The challenge would be – returning back into the closet. I knew lots of men in Tampa that would probably oblige, the problem was keeping the father a secret within our circle of friends and acquaintances. So I chose to do the dirty deed in Las Vegas, where “what ever happens here, stays here”. So Jane agreed as I booked my travel for Labor Day weekend.
Jane agreed I could make all my own choices as long as I chose a strong father. And kept it a secret.
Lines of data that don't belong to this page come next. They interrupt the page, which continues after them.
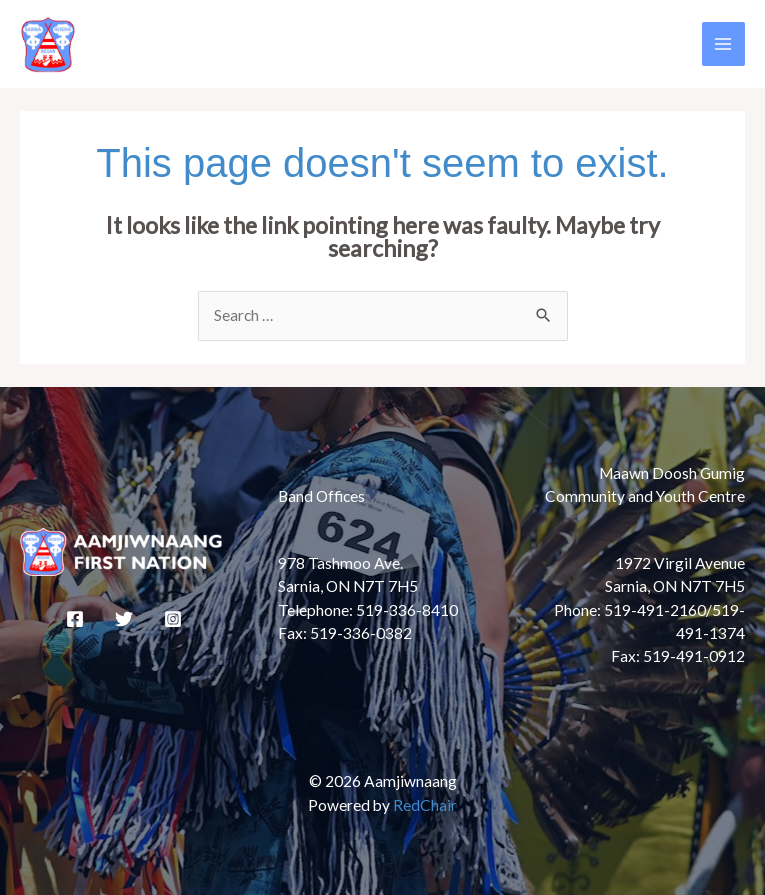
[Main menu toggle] (723, 43)
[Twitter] (124, 619)
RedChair (425, 805)
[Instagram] (173, 619)
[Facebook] (75, 619)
During the four-hour flight on America West I mapped out my strategy. I would tell my chosen donor that I was a gay woman that had never had sex with a man and I wanted to give it a try. No that was like a Bush type plan. Another strategy was to just let myself to be picked up and invited up to a man’s room. In the end I concluded I would just play it by ear.
Friday Night.
I checked into the Stardust hotel at 7pm and went up to my room. I figured, I would make myself look man—attractive I wanted to be "fuckable" so to speak. So soon after checking out the hotel off I went shopping for the every day party cheap wardrobe. I ended up investing in two-inch pumps and a short tight jeans skirt. It was a simple look that I hoped would work do the job. I had packed two blouses before the trip that would reveal some cleavage so I thought the entire ensemble might do the job. I painted my face with rouge, applied lipstick after neatly doing my hair.
At 10:30 all dressed up I headed down to the bar. I didn’t take long before I was approached. This guy wouldn’t do, not father my child. And as the night progressed I was offered drinks time and time again but none of these guys were the right choice. i just didn’t feel right. I gave up at 1:00am without having met the father of my child. Tomorrow would be a new day.
Saturday.
I went through the same prepare myself routine late in the afternoon. Today my thoughts repeated endlessly in my mind; I was a slut looking to get laid. The difference today was I chose to go to a club, perhaps this would be a better atmosphere with some strong men. Who knows, maybe getting away from the gambling tables was what I just needed to do.